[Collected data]
>>>>>

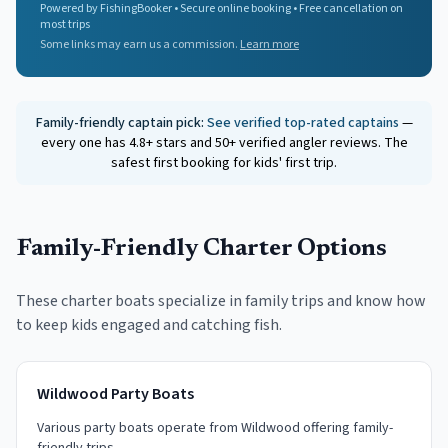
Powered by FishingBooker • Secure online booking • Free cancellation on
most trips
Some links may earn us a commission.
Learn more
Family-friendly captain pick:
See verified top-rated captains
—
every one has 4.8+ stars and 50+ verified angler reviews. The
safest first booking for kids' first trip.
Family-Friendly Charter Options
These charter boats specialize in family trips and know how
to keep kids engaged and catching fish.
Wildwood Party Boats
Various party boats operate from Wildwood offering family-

<<<<<
>>>>>

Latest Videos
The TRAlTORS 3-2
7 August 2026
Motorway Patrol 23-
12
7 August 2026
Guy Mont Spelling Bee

<<<<<
>>>>>

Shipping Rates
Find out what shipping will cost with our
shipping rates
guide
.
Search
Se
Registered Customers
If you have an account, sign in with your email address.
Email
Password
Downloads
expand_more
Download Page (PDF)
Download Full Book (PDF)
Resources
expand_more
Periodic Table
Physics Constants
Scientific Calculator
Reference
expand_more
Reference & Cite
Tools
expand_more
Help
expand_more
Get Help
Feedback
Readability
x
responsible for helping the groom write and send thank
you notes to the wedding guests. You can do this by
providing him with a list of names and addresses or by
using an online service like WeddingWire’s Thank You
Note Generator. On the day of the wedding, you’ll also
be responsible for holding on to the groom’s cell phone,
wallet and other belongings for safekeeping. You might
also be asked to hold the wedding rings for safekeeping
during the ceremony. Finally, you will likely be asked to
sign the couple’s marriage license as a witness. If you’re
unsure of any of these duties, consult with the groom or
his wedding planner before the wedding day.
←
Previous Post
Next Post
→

<<<<<

## Task requirements
Determine how many lines above have the string "booking" and output nothing besides the count.

## Task result
2